Si de la ville vieille et des quartiers du Green nous passons dans la ville nouvelle, nous nous arrêterons de préférence dans le quartier de Saint-George-Square. Saint-George-Square est une grande place située au centre de la ville neuve. C’est le quartier à la mode ; des rues spacieuses, régulièrement bâties, bordées de trottoirs, et qui ressemblent aux principales rues du moderne Édimbourg, aboutissent à chacun des angles du square. Le milieu de la place est occupé par une magnifique pelouse, entourée d’une grille, où sont dessinées de jolies allées bordées de fleurs, qu’ombragent des massifs d’arbustes toujours verts. Au centre d’une des parties de la pelouse, à quelques pieds de la grille, on voit la statue en bronze d’un officier anglais.

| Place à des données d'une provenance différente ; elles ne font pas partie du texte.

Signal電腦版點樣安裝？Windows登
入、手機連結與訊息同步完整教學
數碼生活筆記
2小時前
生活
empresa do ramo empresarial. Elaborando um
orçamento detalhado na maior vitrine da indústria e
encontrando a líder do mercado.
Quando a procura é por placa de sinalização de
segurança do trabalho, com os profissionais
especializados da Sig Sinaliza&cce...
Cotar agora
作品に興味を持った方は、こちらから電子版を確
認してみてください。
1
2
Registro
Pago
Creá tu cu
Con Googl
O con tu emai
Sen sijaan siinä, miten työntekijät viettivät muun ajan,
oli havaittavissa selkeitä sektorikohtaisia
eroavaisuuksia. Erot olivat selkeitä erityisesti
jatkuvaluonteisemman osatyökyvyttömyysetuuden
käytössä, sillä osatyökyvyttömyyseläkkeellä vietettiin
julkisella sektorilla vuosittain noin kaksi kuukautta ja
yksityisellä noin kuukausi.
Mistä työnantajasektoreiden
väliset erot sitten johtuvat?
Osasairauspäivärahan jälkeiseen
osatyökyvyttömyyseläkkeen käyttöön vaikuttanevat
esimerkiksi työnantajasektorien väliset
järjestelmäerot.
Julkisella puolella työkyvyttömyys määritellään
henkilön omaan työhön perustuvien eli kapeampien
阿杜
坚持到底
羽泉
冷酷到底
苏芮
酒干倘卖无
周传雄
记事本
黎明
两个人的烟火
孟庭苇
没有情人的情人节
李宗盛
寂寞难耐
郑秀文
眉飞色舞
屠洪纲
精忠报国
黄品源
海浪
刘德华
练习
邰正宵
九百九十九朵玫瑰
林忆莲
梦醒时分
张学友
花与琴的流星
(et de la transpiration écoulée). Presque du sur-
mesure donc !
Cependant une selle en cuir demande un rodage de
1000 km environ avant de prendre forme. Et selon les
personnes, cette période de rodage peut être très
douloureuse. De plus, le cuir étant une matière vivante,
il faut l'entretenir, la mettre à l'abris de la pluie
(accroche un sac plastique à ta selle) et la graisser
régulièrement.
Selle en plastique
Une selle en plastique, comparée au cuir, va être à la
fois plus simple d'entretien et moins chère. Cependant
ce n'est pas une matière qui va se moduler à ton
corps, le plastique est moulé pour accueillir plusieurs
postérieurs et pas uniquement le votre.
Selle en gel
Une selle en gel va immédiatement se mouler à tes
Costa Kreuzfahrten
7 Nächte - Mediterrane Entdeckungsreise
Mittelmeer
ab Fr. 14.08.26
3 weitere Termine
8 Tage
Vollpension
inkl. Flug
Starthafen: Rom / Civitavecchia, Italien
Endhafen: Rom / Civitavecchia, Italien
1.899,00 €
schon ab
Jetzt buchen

Une colonne de granit lui sert de piédestal. C’est la statue de Charles John Moore, tué sous les murs de la Corogne, au moment de l’évacuation de cette ville par l’armée anglaise. Sur le piédestal on lit l’inscription suivante :

TO COMMEMORATE
THE MILITARY SERVICE OF THE LIEUT.-GENERAL
CHARLES JOHN MOORE, NATIVE OF GLASGOW,
HIS FELLOW CITIZENS
HAVE ERECTED
THE MONUMENT

M D CCC XIX.

Cette statue est encore de Flaxman. C’est l’un de ses bons ouvrages ; le caractère national perce, avant tout, dans la figure du général anglais, et toute incertitude là-dessus est impossible. Il n’y a là ni réminiscences de style grec, ni posture de batelier ou de matamore, et néanmoins l’étincelle du courage et du génie brille dans la calme et froide figure du guerrier. C’est bien là l’homme fort et résigné qui, l’épaule fracassée par un boulet de canon, disait à ses compagnons au moment où ceux-ci l’emportaient du champ de bataille : « J’espère que mon pays sera content de moi, et qu’il approuvera ma conduite. » Dans sa simplicité, cette belle statue de John Moore nous a rappelé les fameuses strophes sur sa mort, attribuées à tort à lord Byron. Nous essayons de les traduire :

I.

Pas un tambour ne se fit entendre, pas une note funèbre, comme nous portions son cadavre au rempart ; pas un soldat ne tira son coup d’adieu sur le tombeau où nous ensevelîmes notre héros.